Wave Energy Converters

This is a collection of Danish Wave Energy Converters (WECs).


The Exowave WEC element


Floating Power Plant A/S

Floating Power Plant



 Resen Waves


 Wave Dragon


















Crestwing has been tested in the hydraulic laboratories in AAU (2008) and DHI (2010) and in scale 1:5 in real sea conditions in Frederikshavn. In 2015 Crestwing build a large 1:2 scale prototype Tordenskiold which is being tested at a test site is close to the Hirsholm islands in Kattegat, just outside Frederikshavn.

Tordenskjold is 30 meter long and 7,5 meter wide with a weight of 65 ton.

Crestwing converts the waves using the principle of a “hinged raft” composed of two pontoons connected with hinges. The rotation around the hinge is activating a power take off system developed by Crestwing and placed dry in a large engine room with easy access.  

The plant is not visible from land even in park formation due to the low freeboard of the units.








The Exowave WEC element, also known as oscillating wave surge converter, extracts the kinetic energy available in the wave induced orbital water particles motion through a bottom-hinged flap.

The device is intended to be installed in waters up to 40 meters depth, allowing for boats to sail above the converter itself and ensuring zero visual impact.












Floating Power Plant A/S (FPP) develops floating wind platforms that integrates wave power.

FPP has successfully tested a grid connected ½ scale prototype over 2 years and is currently developing the technology for 3 commercial projects in Scotland, Wales and Ireland.

The projects are lead by project developer DP Energy.






LEANCON was tested in Nissum Bredning in the autumn of 2007.

A 24 meter wide model (photo) was built by the inventor Kurt Due Rasmussen funded by Energinet.dk.

The WEC is based on the principle of Oscilating Water Collumns OWC’s which in this case is collected to a few turbines via rectifying valves.

The only moving parts, besides the 8 turbines and generators, are the valves above the OWC tubes. 

The WEC has been developed since 2003 starting with smale scale tests in own wave flume, via University of Aalborg .






Resen Waves provide small scale 300W commercial off the shelf wave energy buoys for providing electric power and real-time data communication for instruments in the oceans, as a plug and play solution.

The buoys can be installed in water depths up to 200 m as standard and are designed for full ocean exposure.  Specials on request for bigger water depth.

The technology is characterized by high efficiency, low weight and direct mechanical to electric drive with few moving parts.

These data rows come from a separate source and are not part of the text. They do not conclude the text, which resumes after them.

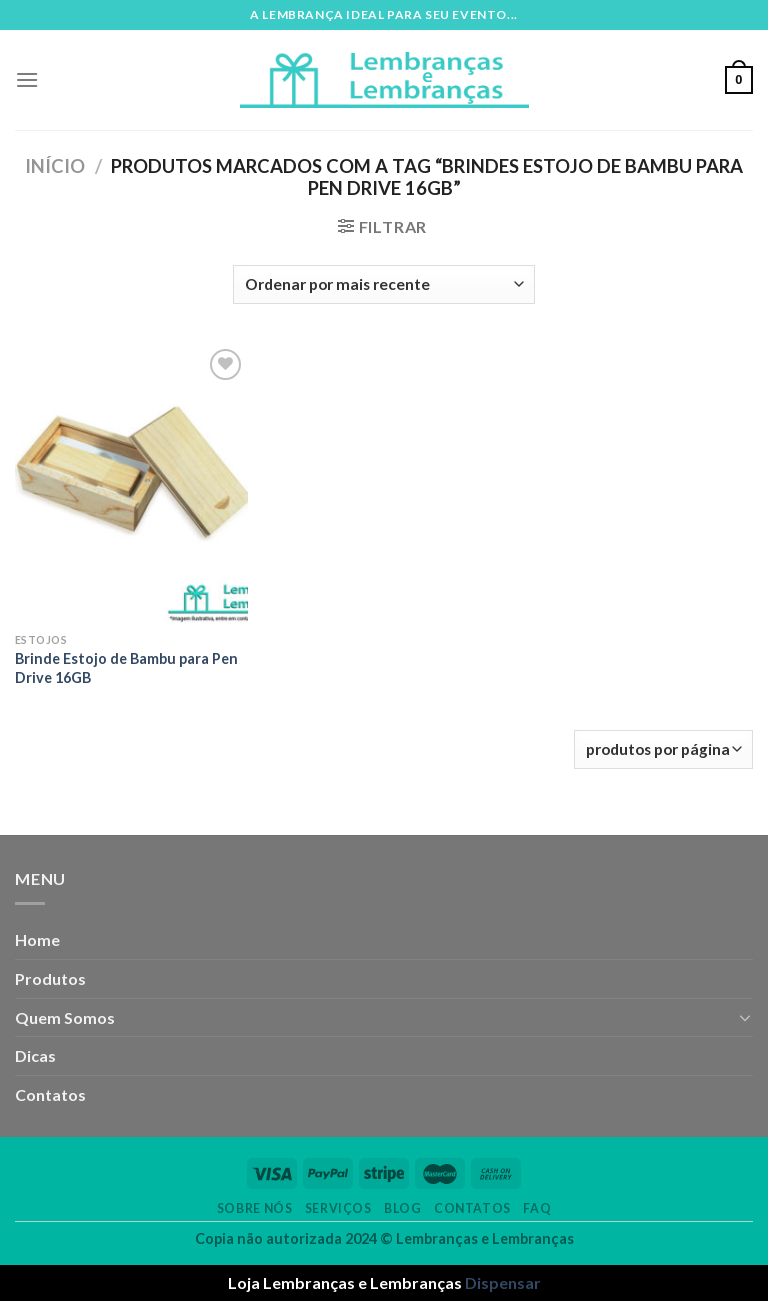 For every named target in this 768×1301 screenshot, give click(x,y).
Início (55, 166)
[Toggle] (745, 1017)
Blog (402, 1208)
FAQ (537, 1208)
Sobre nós (255, 1208)
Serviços (338, 1208)
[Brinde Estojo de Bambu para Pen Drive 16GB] (131, 483)
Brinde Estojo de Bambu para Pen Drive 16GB (126, 668)
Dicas (35, 1055)
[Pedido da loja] (384, 284)
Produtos (50, 978)
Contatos (50, 1094)
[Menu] (27, 79)
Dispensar (503, 1282)
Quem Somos (65, 1017)
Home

Later the buoys could be scaled to 250kW to 500kW per buoy.







Wave Dragon was tested in Nissum Bredning in 2003 - 09. Wave Dragon is a floating device equipped with several hydro turbines. The installed power range is 1.5 to 12 MW. 

At deployment sites with good wind resources wind turbines can double the yearly power production.









The technology is a surface attenuator using the wave surge to capture the wave energy. A chain of energy collectors is stretched between two anchored buoys. When waves roll along the energy collectors, plates are moved back and forth. The moving plates pump seawater into a pipe. The pipe leads the pressurised water to a turbine and/or a reverse osmosis system in a dry and easily accessible location for energy conversion and/or desalination.

In a consortium with Vryhof Anchors, Fiellberg and the Technical University of Denmark the Wavepiston prototype has been tested in the North Sea at the DanWEC test site outside Hanstholm, Denmark (2015 – 2019). 

Wavepiston is currently preparing a full-scale demonstration at the PLOCAN test site in Gran Canaria (2019 – 2022).









WavePlane - converts the pulsating waves directly into a swirling rotating flow via large guide vanes without any moving parts.

Wave Plane was build and installed outside Hanstholm in 2008.













WaveStar has been testing a 1:10 machine since 2005 in Nissum Bredning, Denmark. It was taken out of duty in November 2011.

A 1:2 WaveStar machine in Hanstholm which has produced electricity to the grid since September 2009. After successful testing and data collection, the test machine was taken down in 2013.

In the future a full scale WaveStar with 20 point absorbers and float diameter ø=10m is rated with an effect of 6 MW in the North Sea.

The star configuration with 60 float has a rated effect of 18 MW and provides the possibility to add a wind turbine of 9 MW. In the Atlantic Sea and in the Pacific Ocean the rated effect of both configurations is 2-6 times higher.








 WEPTOS has been tested in open-sea in Lillebælt (photo) in 2017.

It is a V‐shaped structure that absorbs the wave energy through a line of rotors (Salter Ducks), on each arm - which each transmits energy to a generator.

This gives a relatively smooth energy generation, suited for known generator solutions.

Weptos have completed test in small scale in AAU 2008, as well as large scale model tests in Spain 2011 and in Edinburg 2014.